Even if you have fixed matches, it shouldn’t be necessary to produce and maintain an equivalent vector of censor replacment.
This is where the idea of mgsub_censor
comes in.
mgsub_censor
provides the same safe, simultaneous string
substitution functionality of mgsub
but with a more narrow
task of censoring strings. You provide patterns to match as well as your
desired censoring character and the censoring is applied
simultaneously.
string = "Time to flip this family into a fun pit of pudding!"
pattern = c("f[^ ]*i[^ ]*", "fun")
mgsub::mgsub_censor(string = string, pattern = pattern, censor = "*")
## [1] "Time to **** this ****** into a *** pit of pudding!"
You may wish to produce the comical censoring effects often used in comic strips. This is suppored through multicharacter censors which can be provided in multiple ways.
If the split
argument is TRUE (by default it is in this
case), the value will be split into individual characters and these will
be sampled to produce the effect.
string = "Why don't you go flip a cookie?"
pattern = "flip"
censor = "?#!*"
print(mgsub::mgsub_censor(string, pattern, censor, split = TRUE))
## [1] "Why don't you go **?* a cookie?"
## [1] "Why don't you go ##!# a cookie?"
The randomness can be limited by setting a seed.
string = "Why don't you go flip a cookie?"
pattern = "flip"
censor = "?#!*"
mgsub::mgsub_censor(string, pattern, censor, split = TRUE, seed = 1002)
## [1] "Why don't you go *?!? a cookie?"
It is also possible to produce output with more characters than the input by setting split to FALSE. In this case, the 4 character censor will be replicated 4 times because of the match length and so the output is 12 characters longer than the input. Use this with caution.
string = "Why don't you go flip a cookie?"
pattern = "flip"
censor = "?#!*"
mgsub::mgsub_censor(string, pattern, censor, split = FALSE)
## [1] "Why don't you go ?#!*?#!*?#!*?#!* a cookie?"
This is the same as the case with a multicharacter, vector of length one and split = TRUE. Note how setting split = FALSE doesn’t impact output character count.
string = "Why don't you go flip a cookie?"
pattern = "flip"
censor = c("?", "#", "!", "*")
print(mgsub::mgsub_censor(string, pattern, censor, split = TRUE))
## [1] "Why don't you go !*?# a cookie?"
## [1] "Why don't you go ?!*# a cookie?"
## [1] "Why don't you go *?!? a cookie?"
In this case, when split = TRUE, the fact that the vector has a
length greater than one doesn’t matter. Each vector element is split,
then the set is unlist
ed.
string = "Why don't you go flip a cookie?"
pattern = "flip"
censor = c("?#", "!*")
print(mgsub::mgsub_censor(string, pattern, censor, split = TRUE))

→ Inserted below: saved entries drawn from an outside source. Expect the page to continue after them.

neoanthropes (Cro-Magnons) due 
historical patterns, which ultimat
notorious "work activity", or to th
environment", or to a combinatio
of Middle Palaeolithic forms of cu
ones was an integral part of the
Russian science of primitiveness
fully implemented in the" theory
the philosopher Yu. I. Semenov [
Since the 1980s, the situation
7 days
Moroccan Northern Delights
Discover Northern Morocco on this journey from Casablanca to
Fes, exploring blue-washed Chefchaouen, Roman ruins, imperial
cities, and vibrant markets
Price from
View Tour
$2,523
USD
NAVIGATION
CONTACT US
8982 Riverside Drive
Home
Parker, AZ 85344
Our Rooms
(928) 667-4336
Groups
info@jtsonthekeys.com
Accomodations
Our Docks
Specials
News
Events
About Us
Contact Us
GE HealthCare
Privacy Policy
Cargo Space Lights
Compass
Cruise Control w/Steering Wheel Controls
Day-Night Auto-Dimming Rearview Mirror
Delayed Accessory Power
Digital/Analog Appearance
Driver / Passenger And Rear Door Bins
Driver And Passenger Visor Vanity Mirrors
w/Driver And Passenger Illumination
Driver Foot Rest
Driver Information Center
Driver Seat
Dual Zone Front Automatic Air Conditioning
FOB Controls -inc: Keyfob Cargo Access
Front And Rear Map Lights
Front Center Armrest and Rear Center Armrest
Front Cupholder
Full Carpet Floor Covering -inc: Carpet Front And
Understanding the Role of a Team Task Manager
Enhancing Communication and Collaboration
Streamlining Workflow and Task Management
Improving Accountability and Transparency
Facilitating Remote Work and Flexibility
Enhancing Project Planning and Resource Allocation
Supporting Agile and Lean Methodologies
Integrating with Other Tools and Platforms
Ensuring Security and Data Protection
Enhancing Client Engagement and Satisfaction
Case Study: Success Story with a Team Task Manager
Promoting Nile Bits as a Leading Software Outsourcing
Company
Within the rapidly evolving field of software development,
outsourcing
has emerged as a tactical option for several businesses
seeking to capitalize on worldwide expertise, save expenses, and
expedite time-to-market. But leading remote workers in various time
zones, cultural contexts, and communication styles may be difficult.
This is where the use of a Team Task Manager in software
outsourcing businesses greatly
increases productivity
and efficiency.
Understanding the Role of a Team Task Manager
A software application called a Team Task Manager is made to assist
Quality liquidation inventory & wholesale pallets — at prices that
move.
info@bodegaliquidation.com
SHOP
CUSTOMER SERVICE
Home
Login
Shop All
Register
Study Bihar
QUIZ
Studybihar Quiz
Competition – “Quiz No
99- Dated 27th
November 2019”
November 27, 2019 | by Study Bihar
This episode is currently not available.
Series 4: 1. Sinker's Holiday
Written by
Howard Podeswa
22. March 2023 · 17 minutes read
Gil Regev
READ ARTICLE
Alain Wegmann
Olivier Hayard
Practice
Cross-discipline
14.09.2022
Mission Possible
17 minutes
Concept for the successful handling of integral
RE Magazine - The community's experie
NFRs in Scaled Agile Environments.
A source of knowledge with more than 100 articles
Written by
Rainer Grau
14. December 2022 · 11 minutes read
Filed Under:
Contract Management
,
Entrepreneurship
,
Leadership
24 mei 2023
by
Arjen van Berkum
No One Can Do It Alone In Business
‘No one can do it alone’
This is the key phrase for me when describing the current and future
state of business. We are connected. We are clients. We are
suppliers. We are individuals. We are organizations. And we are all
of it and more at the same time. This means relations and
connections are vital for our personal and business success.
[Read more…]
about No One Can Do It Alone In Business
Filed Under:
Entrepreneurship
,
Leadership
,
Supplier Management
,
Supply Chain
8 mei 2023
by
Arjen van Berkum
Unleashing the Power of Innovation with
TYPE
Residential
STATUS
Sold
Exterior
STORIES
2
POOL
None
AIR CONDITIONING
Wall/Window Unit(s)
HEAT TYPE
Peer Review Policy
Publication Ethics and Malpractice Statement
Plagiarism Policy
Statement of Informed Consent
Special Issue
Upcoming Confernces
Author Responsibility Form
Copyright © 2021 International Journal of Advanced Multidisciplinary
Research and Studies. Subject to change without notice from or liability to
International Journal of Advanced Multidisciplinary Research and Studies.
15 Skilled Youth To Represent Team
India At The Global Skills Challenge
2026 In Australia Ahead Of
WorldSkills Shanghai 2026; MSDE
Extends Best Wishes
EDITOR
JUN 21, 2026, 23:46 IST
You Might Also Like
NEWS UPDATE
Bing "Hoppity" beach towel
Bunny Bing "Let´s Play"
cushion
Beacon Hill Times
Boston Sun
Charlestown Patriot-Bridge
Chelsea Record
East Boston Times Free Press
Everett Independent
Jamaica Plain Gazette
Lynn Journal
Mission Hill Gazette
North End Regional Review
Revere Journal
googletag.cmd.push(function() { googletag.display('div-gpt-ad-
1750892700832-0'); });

## [1] "Why don't you go !*?# a cookie?"
## [1] "Why don't you go ?!*# a cookie?"
## [1] "Why don't you go *?!? a cookie?"
When split is set to FALSE, it’s the same case as a length one, multicharacter censor except that the vector elements are sampled. Here we sample between two 2-character elements four times so we end up with 8 characters, 4 more than we started with. Use split = FALSE with caution.
string = "Why don't you go flip a cookie?"
pattern = "flip"
censor = c("?#", "!*")
mgsub::mgsub_censor(string, pattern, censor, split = FALSE)
## [1] "Why don't you go ?#!*?#!* a cookie?"
The most compelling feature of mgsub
is it’s safety.
Here is a quick overview of what is meant by safety:
mgsub_censor
maintains that safety as demonstrated
below. Note how the shorter kilo is ignored when matching kilogram
despite being a substring.
string = "I'm selling 100 kilograms of bleach for $20/kilo"
pattern = c("kilo", "kilogram")
censor = "*"
mgsub::mgsub_censor(string, pattern, censor)
## [1] "I'm selling 100 ********s of bleach for $20/****"